**Requirement:**
Each line of the data below must be given again exactly as written.

(Saved entries)
_ _ _ _ _ _ _

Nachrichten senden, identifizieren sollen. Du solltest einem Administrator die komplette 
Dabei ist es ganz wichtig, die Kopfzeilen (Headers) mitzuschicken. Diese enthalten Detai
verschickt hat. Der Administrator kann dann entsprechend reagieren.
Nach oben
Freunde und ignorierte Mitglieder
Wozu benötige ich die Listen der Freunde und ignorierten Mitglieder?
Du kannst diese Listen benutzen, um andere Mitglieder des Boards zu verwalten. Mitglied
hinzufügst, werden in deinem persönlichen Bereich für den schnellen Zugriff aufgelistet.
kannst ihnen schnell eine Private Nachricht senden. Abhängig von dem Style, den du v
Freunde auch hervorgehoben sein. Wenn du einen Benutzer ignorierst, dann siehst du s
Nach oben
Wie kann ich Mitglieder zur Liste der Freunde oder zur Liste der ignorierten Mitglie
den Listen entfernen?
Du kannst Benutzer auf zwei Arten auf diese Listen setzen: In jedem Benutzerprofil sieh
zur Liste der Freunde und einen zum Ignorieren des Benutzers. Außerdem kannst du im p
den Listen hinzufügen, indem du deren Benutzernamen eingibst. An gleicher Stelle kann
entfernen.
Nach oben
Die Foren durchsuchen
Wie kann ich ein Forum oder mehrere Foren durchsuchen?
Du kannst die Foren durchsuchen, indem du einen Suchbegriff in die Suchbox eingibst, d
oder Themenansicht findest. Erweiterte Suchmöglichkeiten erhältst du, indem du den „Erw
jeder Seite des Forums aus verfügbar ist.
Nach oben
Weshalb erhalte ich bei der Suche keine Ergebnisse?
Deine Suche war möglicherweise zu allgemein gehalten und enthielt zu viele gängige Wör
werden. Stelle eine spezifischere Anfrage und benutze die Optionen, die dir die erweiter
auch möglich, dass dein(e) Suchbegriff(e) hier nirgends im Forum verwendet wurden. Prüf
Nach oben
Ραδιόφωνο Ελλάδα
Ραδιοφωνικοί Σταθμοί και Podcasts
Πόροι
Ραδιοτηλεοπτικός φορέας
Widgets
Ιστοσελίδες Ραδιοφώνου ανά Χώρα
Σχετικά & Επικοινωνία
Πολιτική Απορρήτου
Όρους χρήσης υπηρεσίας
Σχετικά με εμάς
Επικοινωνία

_ _ _ _ _ _ _

**Output below:**
Nachrichten senden, identifizieren sollen. Du solltest einem Administrator die komplette 
Dabei ist es ganz wichtig, die Kopfzeilen (Headers) mitzuschicken. Diese enthalten Detai
verschickt hat. Der Administrator kann dann entsprechend reagieren.
Nach oben
Freunde und ignorierte Mitglieder
Wozu benötige ich die Listen der Freunde und ignorierten Mitglieder?
Du kannst diese Listen benutzen, um andere Mitglieder des Boards zu verwalten. Mitglied
hinzufügst, werden in deinem persönlichen Bereich für den schnellen Zugriff aufgelistet.
kannst ihnen schnell eine Private Nachricht senden. Abhängig von dem Style, den du v
Freunde auch hervorgehoben sein. Wenn du einen Benutzer ignorierst, dann siehst du s
Nach oben
Wie kann ich Mitglieder zur Liste der Freunde oder zur Liste der ignorierten Mitglie
den Listen entfernen?
Du kannst Benutzer auf zwei Arten auf diese Listen setzen: In jedem Benutzerprofil sieh
zur Liste der Freunde und einen zum Ignorieren des Benutzers. Außerdem kannst du im p
den Listen hinzufügen, indem du deren Benutzernamen eingibst. An gleicher Stelle kann
entfernen.
Nach oben
Die Foren durchsuchen
Wie kann ich ein Forum oder mehrere Foren durchsuchen?
Du kannst die Foren durchsuchen, indem du einen Suchbegriff in die Suchbox eingibst, d
oder Themenansicht findest. Erweiterte Suchmöglichkeiten erhältst du, indem du den „Erw
jeder Seite des Forums aus verfügbar ist.
Nach oben
Weshalb erhalte ich bei der Suche keine Ergebnisse?
Deine Suche war möglicherweise zu allgemein gehalten und enthielt zu viele gängige Wör
werden. Stelle eine spezifischere Anfrage und benutze die Optionen, die dir die erweiter
auch möglich, dass dein(e) Suchbegriff(e) hier nirgends im Forum verwendet wurden. Prüf
Nach oben
Ραδιόφωνο Ελλάδα
Ραδιοφωνικοί Σταθμοί και Podcasts
Πόροι
Ραδιοτηλεοπτικός φορέας
Widgets
Ιστοσελίδες Ραδιοφώνου ανά Χώρα
Σχετικά & Επικοινωνία
Πολιτική Απορρήτου
Όρους χρήσης υπηρεσίας
Σχετικά με εμάς
Επικοινωνία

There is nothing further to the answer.